Заярконский влетел в машину, открыв пошире люк, чтобы друг успел вбежать
за ним, но вместо Васи в кабину грузно ввалился герцог Балкруа. К такому
бешеному марафону, да еще в семидесяти килограммовой амуниции он не
привык; дыхание его было прерывистым, крупные капли пота обильно струились
по лицу. Цион вскрикнул и преградил ему дорогу, но одним взмахом могучей
руки герцог выбросил щуплого любителя поэзии из кабины. Упав на
поврежденную коленную чашечку, любитель потерял сознание. Входной люк с
шумом захлопнулся, колесницу отчаянно затрясло, и в следующее мгновение
ошалевший после нокаута герцог благополучно растворился в Будущем.

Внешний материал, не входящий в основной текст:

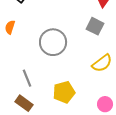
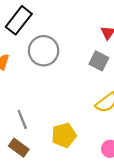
gray circle: (53, 42) -> (44, 51), moved

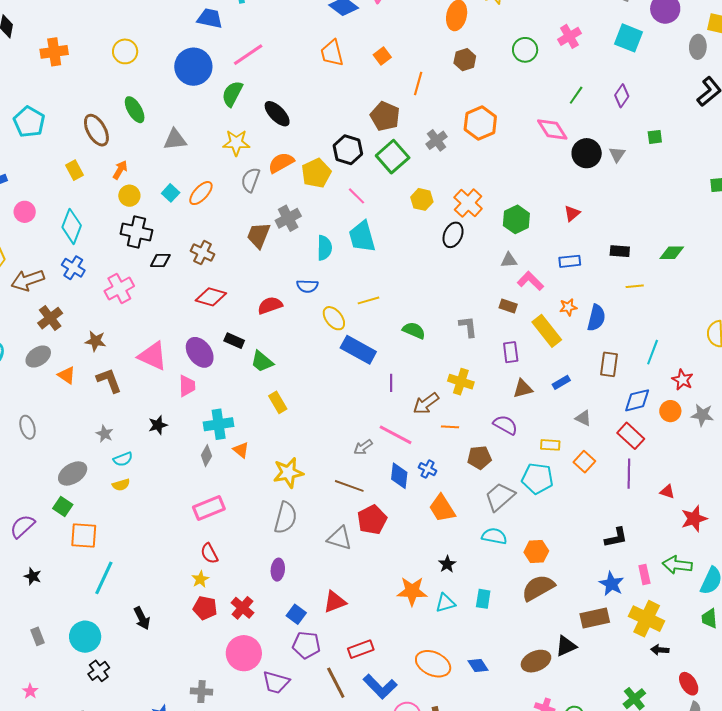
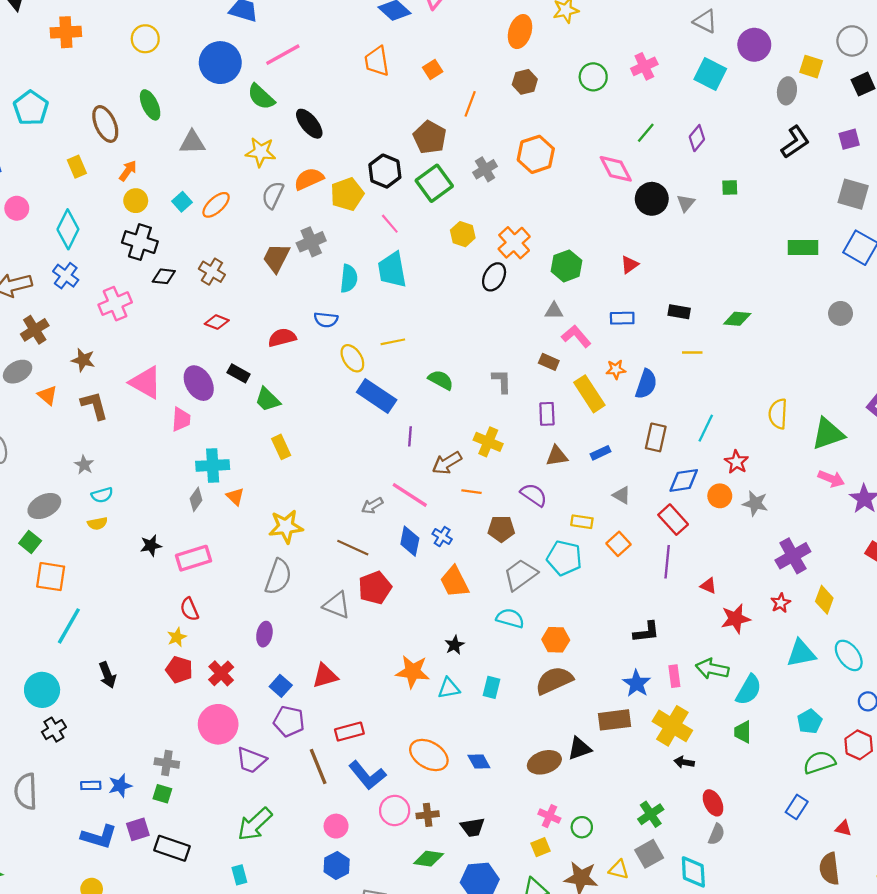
green semicircle: (232, 94) -> (261, 97), turned -80
red diamond: (211, 297) -> (217, 322), size x0.7
black star: (158, 425) -> (151, 546), moved

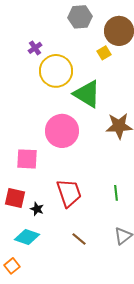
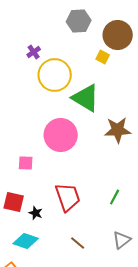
yellow square: (104, 53) -> (103, 57), turned -32
pink square: (27, 159) -> (26, 163), size x0.7
green line: (116, 193) -> (115, 197), turned 35

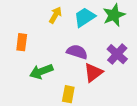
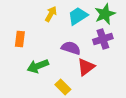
purple cross: (117, 54) -> (103, 39), moved, turned 30
yellow rectangle: (68, 94) -> (63, 87), turned -56

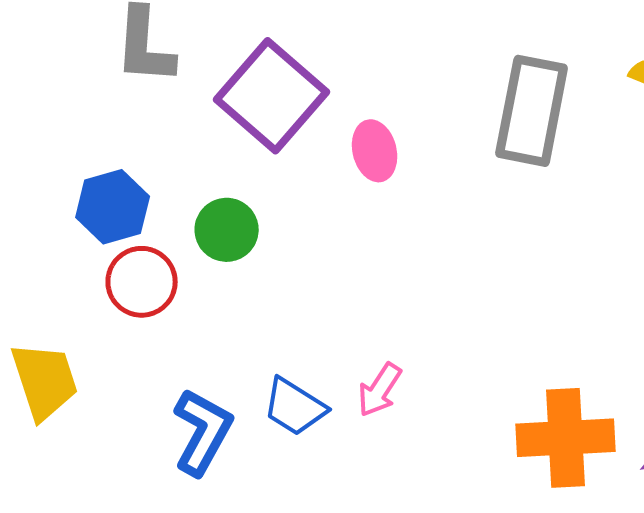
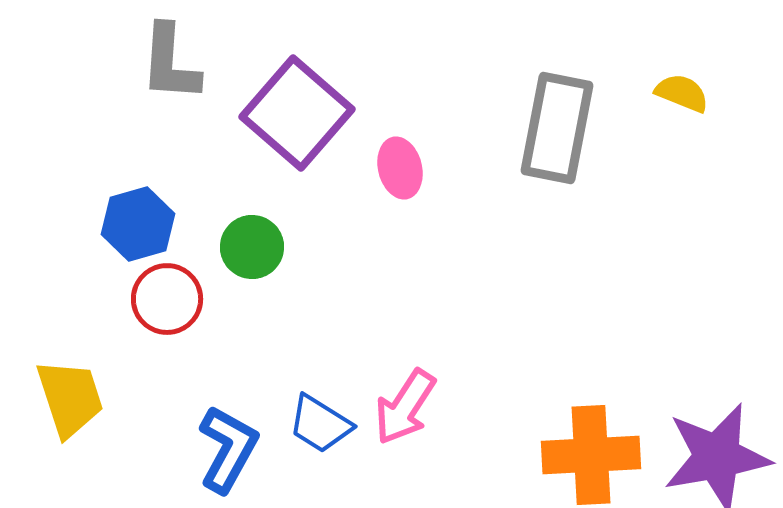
pink arrow: (380, 390) -> (405, 407), size x1.4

Очнувшись, Заярконский увидел над собой маленького пажа, умело
натиравшего ему виски какой-то резко пахнущей жидкостью. Он сел на песок,
сморщился от нестерпимой боли в коленке и, к удовольствию улыбавшегося
пажа, смачно обругал своего боевого товарища.
- Сэр, - сказал повеселевший паж, - а ловко это у вас получается, вы не
могли бы дать мне несколько уроков на досуге?
Но Циону было не до уроков. У него ужасно ныла нога, и он был уверен, что
благодаря ослиному упрямству маэстро им никогда не уйти из этой проклятой
ловушки.
- Не боись, Маня, - успокоил его подоспевший Вася, - я Дубровский!
Маркиз грациозно вел герцогиню за руку, будто прогуливаясь с ней на балу.
Счастье плескалось в его бессовестных глазах.
- Мы приглашены на ужин к его величеству, - невинно сказал он, любезно
помогая другу подняться.
Герцогиня из вежливости, также сочла нужным посочувствовать страдающему
Циону:
- Вы не ушиблись, Маня? - участливо поинтересовалась она, заставив
Василия разразиться неприличным в светских кругах хохотом.